Rendered page images:
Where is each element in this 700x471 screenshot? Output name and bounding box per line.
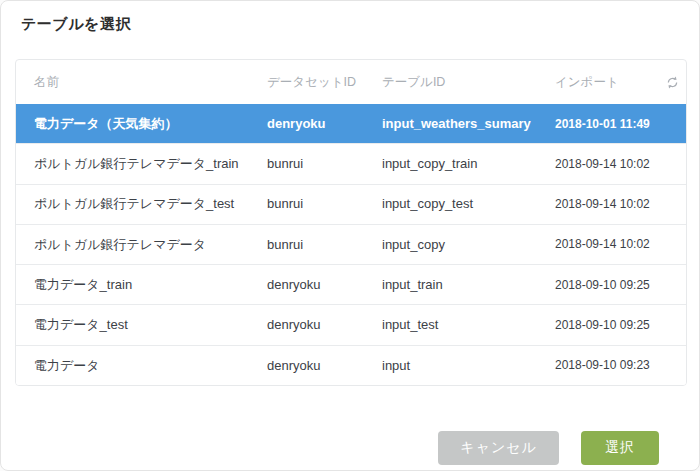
- row-table-id: input_test: [382, 317, 555, 333]
- row-import-date: 2018-09-10 09:25: [555, 318, 659, 332]
- row-dataset-id: denryoku: [267, 116, 382, 132]
- row-import-date: 2018-09-10 09:25: [555, 278, 659, 292]
- column-header-dataset-id: データセットID: [267, 74, 382, 91]
- select-table-dialog: テーブルを選択 名前 データセットID テーブルID インポート: [0, 0, 700, 471]
- row-import-date: 2018-09-14 10:02: [555, 237, 659, 251]
- select-button[interactable]: 選択: [581, 431, 659, 465]
- row-table-id: input_copy_test: [382, 196, 555, 212]
- row-import-date: 2018-09-14 10:02: [555, 197, 659, 211]
- row-dataset-id: denryoku: [267, 277, 382, 293]
- table-row[interactable]: ポルトガル銀行テレマデータ bunrui input_copy 2018-09-…: [16, 224, 686, 264]
- row-name: 電力データ_test: [16, 317, 267, 333]
- row-name: 電力データ（天気集約）: [16, 116, 267, 132]
- table-row[interactable]: 電力データ_test denryoku input_test 2018-09-1…: [16, 304, 686, 344]
- dialog-title: テーブルを選択: [21, 15, 131, 34]
- row-name: ポルトガル銀行テレマデータ_test: [16, 196, 267, 212]
- table-row[interactable]: ポルトガル銀行テレマデータ_test bunrui input_copy_tes…: [16, 184, 686, 224]
- row-name: ポルトガル銀行テレマデータ: [16, 237, 267, 253]
- column-header-table-id: テーブルID: [382, 74, 555, 91]
- row-name: ポルトガル銀行テレマデータ_train: [16, 156, 267, 172]
- dialog-footer: キャンセル 選択: [438, 431, 659, 465]
- row-dataset-id: denryoku: [267, 317, 382, 333]
- row-dataset-id: bunrui: [267, 156, 382, 172]
- row-dataset-id: bunrui: [267, 196, 382, 212]
- tables-list: 名前 データセットID テーブルID インポート 電力デー: [15, 59, 687, 386]
- column-header-name: 名前: [16, 74, 267, 91]
- cancel-button[interactable]: キャンセル: [438, 431, 559, 465]
- refresh-icon[interactable]: [664, 73, 682, 91]
- row-name: 電力データ: [16, 358, 267, 374]
- row-table-id: input: [382, 358, 555, 374]
- table-row[interactable]: 電力データ denryoku input 2018-09-10 09:23: [16, 345, 686, 385]
- row-table-id: input_copy_train: [382, 156, 555, 172]
- table-row[interactable]: 電力データ_train denryoku input_train 2018-09…: [16, 264, 686, 304]
- table-header: 名前 データセットID テーブルID インポート: [16, 60, 686, 104]
- table-row[interactable]: 電力データ（天気集約） denryoku input_weathers_suma…: [16, 104, 686, 143]
- row-name: 電力データ_train: [16, 277, 267, 293]
- row-dataset-id: bunrui: [267, 237, 382, 253]
- column-header-import: インポート: [555, 74, 659, 91]
- table-row[interactable]: ポルトガル銀行テレマデータ_train bunrui input_copy_tr…: [16, 143, 686, 183]
- row-import-date: 2018-10-01 11:49: [555, 117, 659, 131]
- row-table-id: input_copy: [382, 237, 555, 253]
- row-import-date: 2018-09-14 10:02: [555, 157, 659, 171]
- row-table-id: input_train: [382, 277, 555, 293]
- row-dataset-id: denryoku: [267, 358, 382, 374]
- refresh-cell: [659, 73, 686, 91]
- row-table-id: input_weathers_sumary: [382, 116, 555, 132]
- table-body: 電力データ（天気集約） denryoku input_weathers_suma…: [16, 104, 686, 385]
- row-import-date: 2018-09-10 09:23: [555, 358, 659, 372]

*What the task requires*
Only the text is to be copied: please reproduce the records exactly and drop the pictures.

*Answer for this exercise*
Where is each element in this 700x471 screenshot? Output name and bounding box per line.
- row-table-id: input_test: [382, 317, 555, 333]
- row-import-date: 2018-09-10 09:25: [555, 318, 659, 332]
- row-dataset-id: denryoku: [267, 116, 382, 132]
- row-import-date: 2018-09-10 09:25: [555, 278, 659, 292]
- column-header-dataset-id: データセットID: [267, 74, 382, 91]
- select-table-dialog: テーブルを選択 名前 データセットID テーブルID インポート: [0, 0, 700, 471]
- row-import-date: 2018-09-14 10:02: [555, 237, 659, 251]
- select-button[interactable]: 選択: [581, 431, 659, 465]
- row-table-id: input_copy_test: [382, 196, 555, 212]
- row-import-date: 2018-09-14 10:02: [555, 197, 659, 211]
- row-dataset-id: denryoku: [267, 277, 382, 293]
- table-row[interactable]: ポルトガル銀行テレマデータ bunrui input_copy 2018-09-…: [16, 224, 686, 264]
- row-name: 電力データ_test: [16, 317, 267, 333]
- row-name: 電力データ（天気集約）: [16, 116, 267, 132]
- table-row[interactable]: 電力データ_test denryoku input_test 2018-09-1…: [16, 304, 686, 344]
- dialog-title: テーブルを選択: [21, 15, 131, 34]
- row-name: ポルトガル銀行テレマデータ_test: [16, 196, 267, 212]
- table-row[interactable]: ポルトガル銀行テレマデータ_test bunrui input_copy_tes…: [16, 184, 686, 224]
- row-name: ポルトガル銀行テレマデータ: [16, 237, 267, 253]
- column-header-table-id: テーブルID: [382, 74, 555, 91]
- row-name: ポルトガル銀行テレマデータ_train: [16, 156, 267, 172]
- dialog-footer: キャンセル 選択: [438, 431, 659, 465]
- row-dataset-id: denryoku: [267, 317, 382, 333]
- row-dataset-id: bunrui: [267, 156, 382, 172]
- row-dataset-id: bunrui: [267, 196, 382, 212]
- tables-list: 名前 データセットID テーブルID インポート 電力デー: [15, 59, 687, 386]
- column-header-name: 名前: [16, 74, 267, 91]
- cancel-button[interactable]: キャンセル: [438, 431, 559, 465]
- refresh-icon[interactable]: [664, 73, 682, 91]
- row-name: 電力データ: [16, 358, 267, 374]
- row-table-id: input: [382, 358, 555, 374]
- table-row[interactable]: 電力データ denryoku input 2018-09-10 09:23: [16, 345, 686, 385]
- row-table-id: input_copy_train: [382, 156, 555, 172]
- table-row[interactable]: 電力データ_train denryoku input_train 2018-09…: [16, 264, 686, 304]
- table-header: 名前 データセットID テーブルID インポート: [16, 60, 686, 104]
- table-row[interactable]: 電力データ（天気集約） denryoku input_weathers_suma…: [16, 104, 686, 143]
- row-name: 電力データ_train: [16, 277, 267, 293]
- row-dataset-id: bunrui: [267, 237, 382, 253]
- column-header-import: インポート: [555, 74, 659, 91]
- table-row[interactable]: ポルトガル銀行テレマデータ_train bunrui input_copy_tr…: [16, 143, 686, 183]
- row-import-date: 2018-10-01 11:49: [555, 117, 659, 131]
- row-table-id: input_copy: [382, 237, 555, 253]
- row-import-date: 2018-09-14 10:02: [555, 157, 659, 171]
- row-table-id: input_train: [382, 277, 555, 293]
- row-dataset-id: denryoku: [267, 358, 382, 374]
- refresh-cell: [659, 73, 686, 91]
- row-table-id: input_weathers_sumary: [382, 116, 555, 132]
- table-body: 電力データ（天気集約） denryoku input_weathers_suma…: [16, 104, 686, 385]
- row-import-date: 2018-09-10 09:23: [555, 358, 659, 372]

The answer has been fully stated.